De uitspraak is openbaar gemaakt en bekendgemaakt op:
Informatie over hoger beroep
Een partij die het niet eens is met deze uitspraak, kan een hogerberoepschrift sturen naar de Afdeling bestuursrechtspraak van de Raad van State waarin wordt uitgelegd waarom deze partij het niet eens is met de uitspraak. Het hogerberoepschrift moet worden ingediend binnen 1 week na de dag waarop deze uitspraak is verzonden.

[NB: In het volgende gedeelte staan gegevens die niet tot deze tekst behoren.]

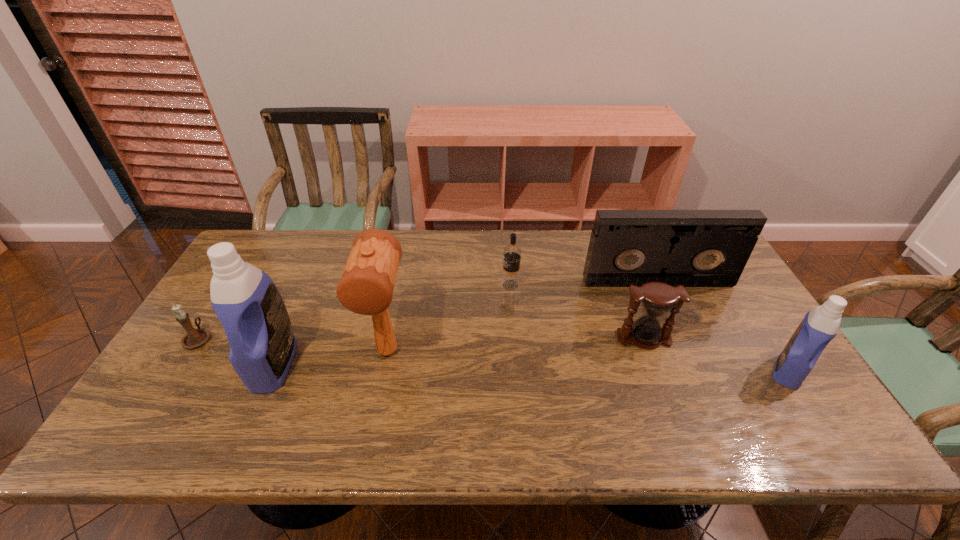 Where is `mallet positioned at the near edge`? This screenshot has width=960, height=540. mallet positioned at the near edge is located at coordinates (366, 287).

Where is `object that is at the left edge`? This screenshot has width=960, height=540. object that is at the left edge is located at coordinates (194, 338).

Locate an element on the screen. This screenshot has height=540, width=960. detergent located in the right edge section of the desktop is located at coordinates (820, 325).

Image resolution: width=960 pixels, height=540 pixels. In order to click on videotape present at the right edge in this screenshot , I will do `click(695, 248)`.

Find the location of a particular element. This screenshot has width=960, height=540. object at the near right corner is located at coordinates (820, 325).

In the image, there is a desktop. Where is `free region at the far edge`? Image resolution: width=960 pixels, height=540 pixels. free region at the far edge is located at coordinates (477, 235).

At what (x,y) coordinates should I click in order to perform the action: click on free location at the near edge of the desktop. Please return your answer as a coordinate pair (x, y). The height and width of the screenshot is (540, 960). Looking at the image, I should click on point(398,400).

Image resolution: width=960 pixels, height=540 pixels. I want to click on free space at the right edge of the desktop, so click(x=758, y=340).

Locate an element on the screen. The image size is (960, 540). blank space at the near left corner of the desktop is located at coordinates (179, 411).

I want to click on free space between the vodka and the hourglass, so click(577, 312).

Kan de indiener de behandeling van het hoger beroep niet afwachten, omdat de zaak spoed heeft, dan kan de indiener de voorzieningenrechter van de Afdeling bestuursrechtspraak van de Raad van State vragen om een voorlopige voorziening (een tijdelijke maatregel) te treffen.

Voetnoten

1.Het verzoek een voorlopige voorziening te treffen staat geregistreerd onder het zaaknummer NL25.13474.
2.Verordening (EU) nr. 604/2013.
3.Dit staat ook in artikel 30, eerste lid, van de Vreemdelingenwet 2000.
4.Het Europees Verdrag tot bescherming van de Rechten van de Mens en de fundamentele vrijheden.
5.Het Handvest van de Grondrechten van de Europese Unie.
6.HvJEU 16 februari 2017, ECLI:EU:C:2017:127, in de zaak C.K. tegen Slovenië.
7.Uitspraak van 17 september 2025, ECLI:NL:RBDHA:2025:17258.
8.12L190/19A.
9.Zie bijvoorbeeld uitspraken van de Afdeling bestuursrechtspraak van de Raad van State van 10 juni 2024, ECLI:NL:RVS:2024:2362, 31 juli 2025, ECLI:NL:RVS:2025:3623 en 7 augustus 2025, ECLI:NL:RVS:2025:3724.
10.Hierbij geldt de drempel die volgt uit het arrest van het Hof van Justitie van 19 maart 2019, ECLI:EU:C:2019:218 (Jawo), onder overwegingen 91-93.